START Records provided

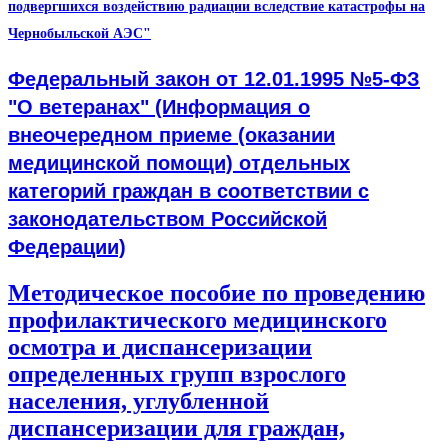
подвергшихся воздействию радиации вследствие катастрофы на
Чернобыльской АЭС"
Федеральный закон от 12.01.1995 №5-ФЗ
"О ветеранах" (Информация о
внеочередном приеме (оказании
медицинской помощи) отдельных
категорий граждан в соответствии с
законодательством Российской
Федерации)
Методическое пособие по проведению
профилактического медицинского
осмотра и диспансеризации
определенных групп взрослого
населения, углубленной
диспансеризации для граждан,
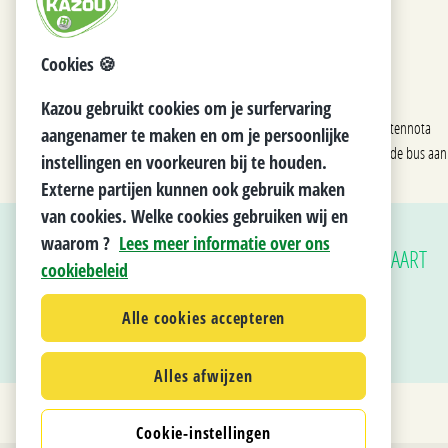
Twee opties:
Eigen vervoer
op eigen risico
Cookies 🍪
op eigen kosten
Trein
Kazou gebruikt cookies om je surfervaring
terugbetaald via onkostennota
aangenamer te maken en om je persoonlijke
Je wordt opgepikt met de bus aan
instellingen en voorkeuren bij te houden.
Externe partijen kunnen ook gebruik maken
van cookies. Welke cookies gebruiken wij en
waarom ?
Lees meer informatie over ons
TOON LOCATIE OP DE KAART
cookiebeleid
KANDIDAAT STELLEN
Alle cookies accepteren
Alles afwijzen
Cookie-instellingen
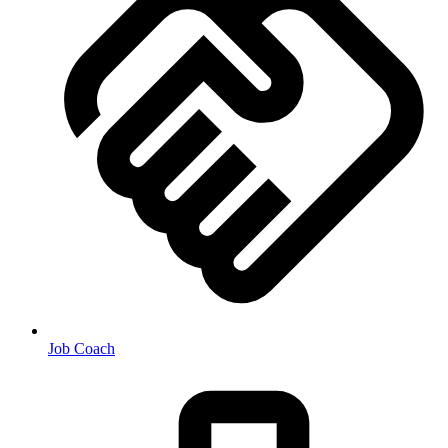
Job Coach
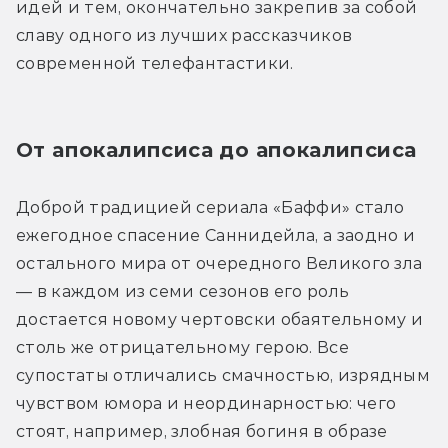
идей и тем, окончательно закрепив за собой 
славу одного из лучших рассказчиков 
современной телефантастики.
От апокалипсиса до апокалипсиса
Доброй традицией сериала «Баффи» стало 
ежегодное спасение Саннидейла, а заодно и 
остального мира от очередного Великого зла 
— в каждом из семи сезонов его роль 
достается новому чертовски обаятельному и 
столь же отрицательному герою. Все 
супостаты отличались смачностью, изрядным 
чувством юмора и неординарностью: чего 
стоят, например, злобная богиня в образе 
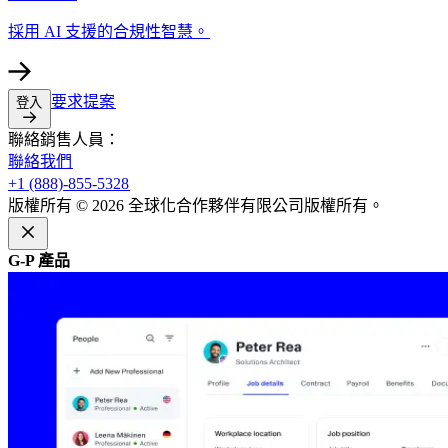
採用 AI 支援的合規性智慧。​​
要求提案​​
登入​​
聯絡銷售人員：​​
聯絡我們​​
+1 (888)-855-5328​​
版權所有 © 2026 全球化合作夥伴有限公司版權所有。​​
G-P 產品​​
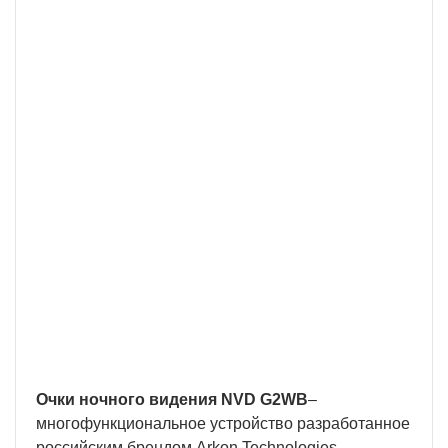
Официальный Магазин
Интернет-магазин Тут.ру - это собственный
интернет магазин торговой марки ARKON.
Покупая ARKON у нас, Вы можете быть уверены в
том, что покупаете из первых рук.
Собственное производство
Наша Компания обладает собственным
производством и сервисными центрами в России
и Беларуси, а также осуществляет прямые
поставки без посредников
Очки ночного видения NVD
G2WB
–
многофункциональное устройство разработанное
российским брендом Arkon Technologies.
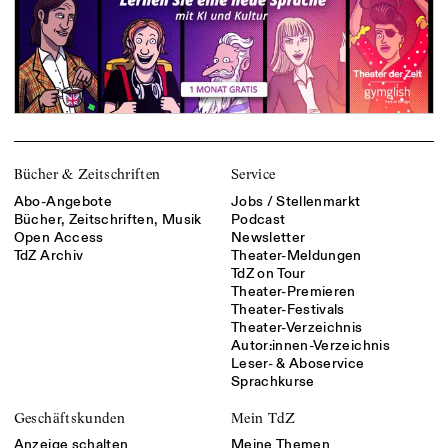
Bücher & Zeitschriften
Service
Abo-Angebote
Jobs / Stellenmarkt
Bücher, Zeitschriften, Musik
Podcast
Open Access
Newsletter
TdZ Archiv
Theater-Meldungen
TdZ on Tour
Theater-Premieren
Theater-Festivals
Theater-Verzeichnis
Autor:innen-Verzeichnis
Leser- & Aboservice
Sprachkurse
Geschäftskunden
Mein TdZ
Anzeige schalten
Meine Themen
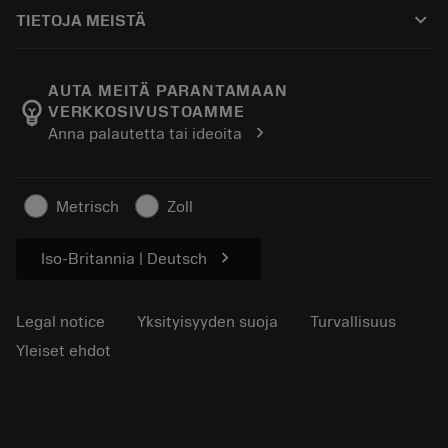
Ostaminen
Oppaat ja opetusohjelmat
Tailor Made
keyboard_arrow_down
TIETOJA MEISTÄ
Tilaa
Laskimet ja sovellukset
Tietoa Sandvik Coromantista
Paluu
Luettelot ja käsikirjat
Manufacturing Wellness
Seuraa tilaustasi
AUTA MEITÄ PARANTAMAAN
emoji_objects
VERKKOSIVUSTOAMME
Ura
Pyydä tarjous
chevron_right
Anna palautetta tai ideoita
Kestävä liiketoiminta
Artikkelit
Lehdistölle
Metrisch
Zoll
chevron_right
Iso-Britannia | Deutsch
Legal notice
Yksityisyyden suoja
Turvallisuus
Yleiset ehdot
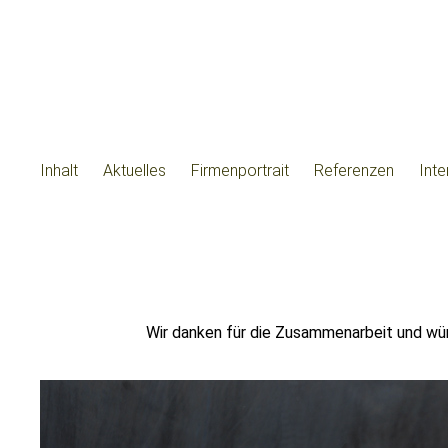
Inhalt
Aktuelles
Firmenportrait
Referenzen
Int
Wir danken für die Zusammenarbeit und wün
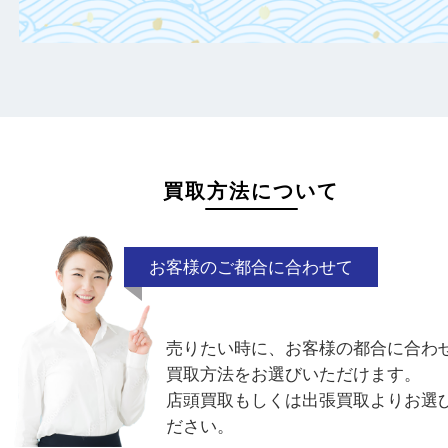
定額がアップ！
日頃からこまめなお手入れをすることで査
がアップ！
一点より複数点でお持ち込みすることで査
がアップ！
買取方法について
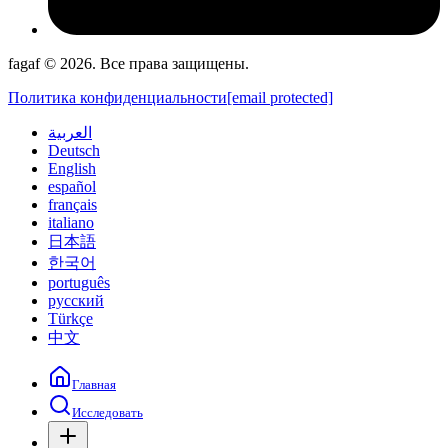
fagaf © 2026. Все права защищены.
Политика конфиденциальности
[email protected]
العربية
Deutsch
English
español
français
italiano
日本語
한국어
português
русский
Türkçe
中文
Главная
Исследовать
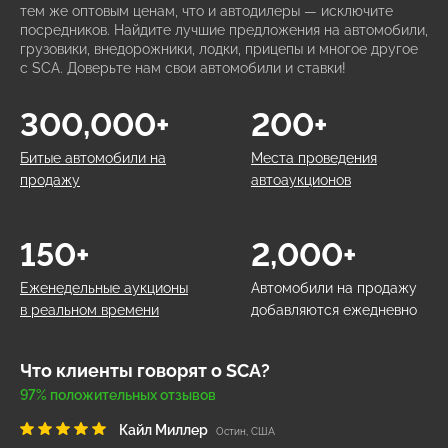
тем же оптовым ценам, что и автодилеры — исключите
посредников. Найдите лучшие предложения на автомобили,
грузовики, внедорожники, лодки, прицепы и многое другое
с SCA. Доверьте нам свои автомобили и ставки!
300,000+
200+
Битые автомобили на
Места проведения
продажу
автоаукционов
150+
2,000+
Еженедельные аукционы
Автомобили на продажу
в реальном времени
добавляются ежедневно
Что клиенты говорят о SCA?
97% положительных отзывов
Кайл Миллер
Остин, США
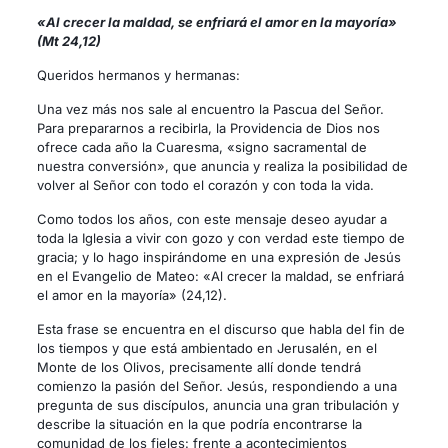
«Al crecer la maldad, se enfriará el amor en la mayoría»
(Mt 24,12)
Queridos hermanos y hermanas:
Una vez más nos sale al encuentro la Pascua del Señor.
Para prepararnos a recibirla, la Providencia de Dios nos
ofrece cada año la Cuaresma, «signo sacramental de
nuestra conversión», que anuncia y realiza la posibilidad de
volver al Señor con todo el corazón y con toda la vida.
Como todos los años, con este mensaje deseo ayudar a
toda la Iglesia a vivir con gozo y con verdad este tiempo de
gracia; y lo hago inspirándome en una expresión de Jesús
en el Evangelio de Mateo: «Al crecer la maldad, se enfriará
el amor en la mayoría» (24,12).
Esta frase se encuentra en el discurso que habla del fin de
los tiempos y que está ambientado en Jerusalén, en el
Monte de los Olivos, precisamente allí donde tendrá
comienzo la pasión del Señor. Jesús, respondiendo a una
pregunta de sus discípulos, anuncia una gran tribulación y
describe la situación en la que podría encontrarse la
comunidad de los fieles: frente a acontecimientos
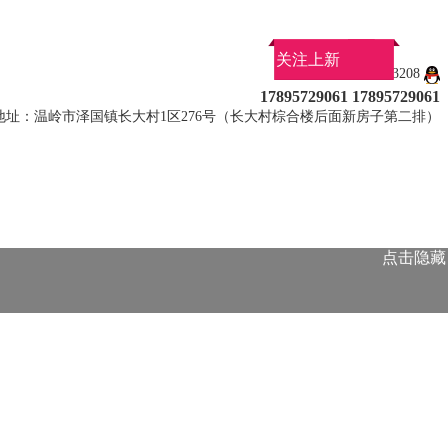
关注上新
QQ：3228763208
17895729061 17895729061
地址：温岭市泽国镇长大村1区276号（长大村棕合楼后面新房子第二排）
点击隐藏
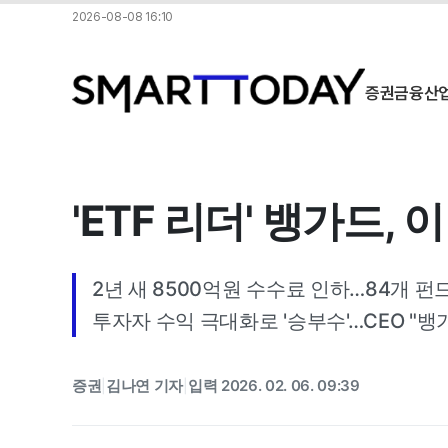
2026-08-08 16:10
증권
금융
산
'ETF 리더' 뱅가드,
2년 새 8500억원 수수료 인하…84개 펀드
투자자 수익 극대화로 '승부수'…CEO "
증권
김나연 기자
입력 2026. 02. 06. 09:39
|
|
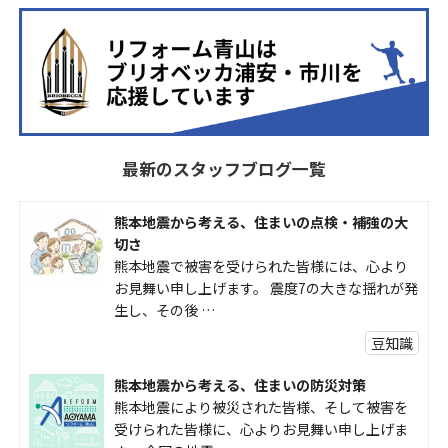
最新のスタッフブログ一覧
熊本地震から考える、住まいの点検・補強の大
切さ
熊本地震で被害を受けられた皆様には、心より
お見舞い申し上げます。 震度7の大きな揺れが発
生し、その後 …
豆知識
熊本地震から考える、住まいの防災対策
熊本地震により被災された皆様、そして被害を
受けられた皆様に、心よりお見舞い申し上げま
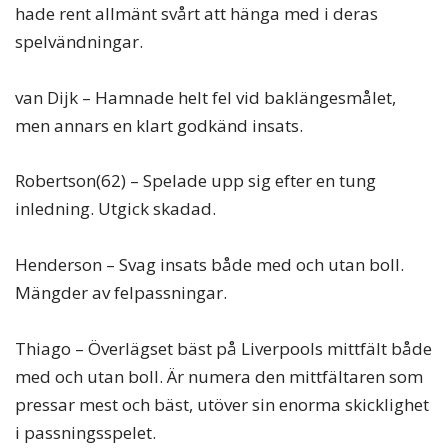
hade rent allmänt svårt att hänga med i deras
spelvändningar.
van Dijk – Hamnade helt fel vid baklängesmålet,
men annars en klart godkänd insats.
Robertson(62) – Spelade upp sig efter en tung
inledning. Utgick skadad.
Henderson – Svag insats både med och utan boll.
Mängder av felpassningar.
Thiago – Överlägset bäst på Liverpools mittfält både
med och utan boll. Är numera den mittfältaren som
pressar mest och bäst, utöver sin enorma skicklighet
i passningsspelet.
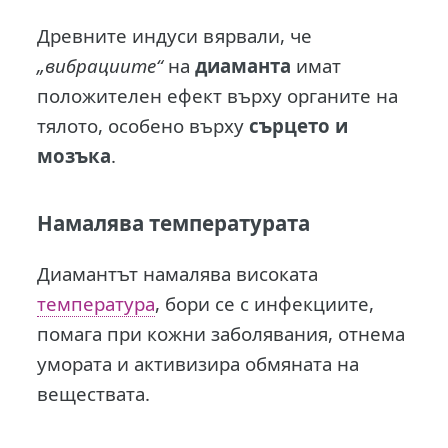
Древните индуси вярвали, че
„вибрациите“
на
диаманта
имат
положителен ефект върху органите на
тялото, особено върху
сърцето и
мозъка
.
Намалява температурата
Диамантът намалява високата
температура
, бори се с инфекциите,
помага при кожни заболявания, отнема
умората и активизира обмяната на
веществата.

END Records provided

● Aim of the exercise:
For the string "посредников", tally the lines above that contain it and give only the figure.

● Task output:
2